Problem statement: Once you find the line below that contains "Niedersachsen: Ein Jahr", write it out along with every later line exactly as given, stopping only when the records end. Omit the pictures.

(Records from a data collection)
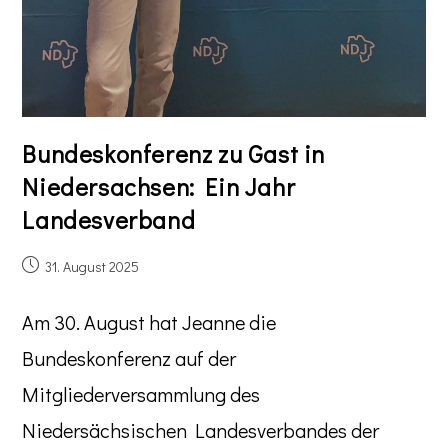
Bundeskonferenz zu Gast in
Niedersachsen: Ein Jahr
Landesverband
31. August 2025
Am 30. August hat Jeanne die
Bundeskonferenz auf der
Mitgliederversammlung des
Niedersächsischen Landesverbandes der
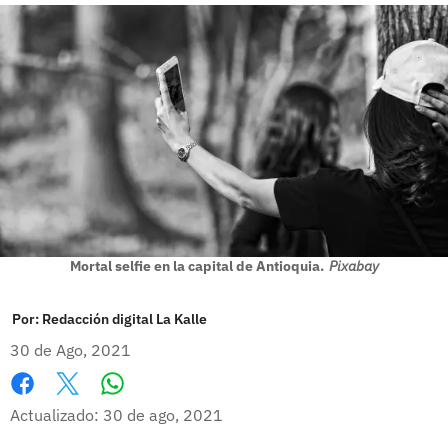
Mortal selfie en la capital de Antioquia.
Pixabay
Por:
Redacción digital La Kalle
30 de Ago, 2021
Whatsapp
Facebook
X
Actualizado: 30 de ago, 2021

Solution to this exercise:
Niedersachsen: Ein Jahr
Landesverband
31. August 2025
Am 30. August hat Jeanne die
Bundeskonferenz auf der
Mitgliederversammlung des
Niedersächsischen Landesverbandes der
Mortal selfie en la capital de Antioquia.
Pixabay
Por:
Redacción digital La Kalle
30 de Ago, 2021
Whatsapp
Facebook
X
Actualizado: 30 de ago, 2021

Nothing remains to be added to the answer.